(Saved data entries)
■ ■ ■ ■ ■ ■ ■

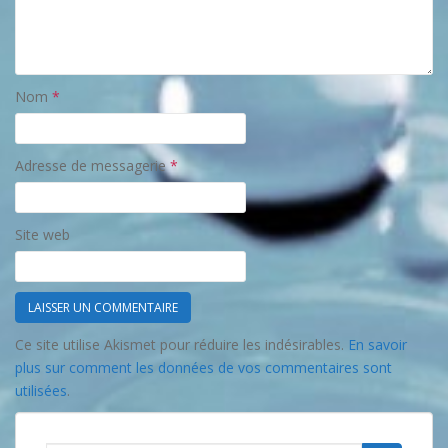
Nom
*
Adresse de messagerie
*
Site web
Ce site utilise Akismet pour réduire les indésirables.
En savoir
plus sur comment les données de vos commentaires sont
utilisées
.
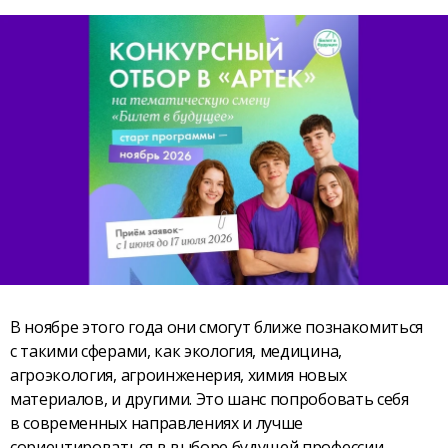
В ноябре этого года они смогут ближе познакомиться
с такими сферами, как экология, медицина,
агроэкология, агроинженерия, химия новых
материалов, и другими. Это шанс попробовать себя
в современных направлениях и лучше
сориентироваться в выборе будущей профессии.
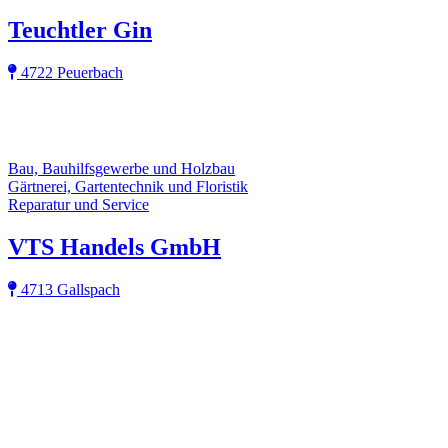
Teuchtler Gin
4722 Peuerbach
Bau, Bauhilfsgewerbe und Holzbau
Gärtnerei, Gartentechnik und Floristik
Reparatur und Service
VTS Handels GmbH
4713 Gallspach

■ ■ ■ ■ ■ ■ ■

# About this exercise
Restate the entries above word for word, and keep the pictures out.

# Expected output
Nom
*
Adresse de messagerie
*
Site web
Ce site utilise Akismet pour réduire les indésirables.
En savoir
plus sur comment les données de vos commentaires sont
utilisées
.
В ноябре этого года они смогут ближе познакомиться
с такими сферами, как экология, медицина,
агроэкология, агроинженерия, химия новых
материалов, и другими. Это шанс попробовать себя
в современных направлениях и лучше
сориентироваться в выборе будущей профессии.
Teuchtler Gin
4722 Peuerbach
Bau, Bauhilfsgewerbe und Holzbau
Gärtnerei, Gartentechnik und Floristik
Reparatur und Service
VTS Handels GmbH
4713 Gallspach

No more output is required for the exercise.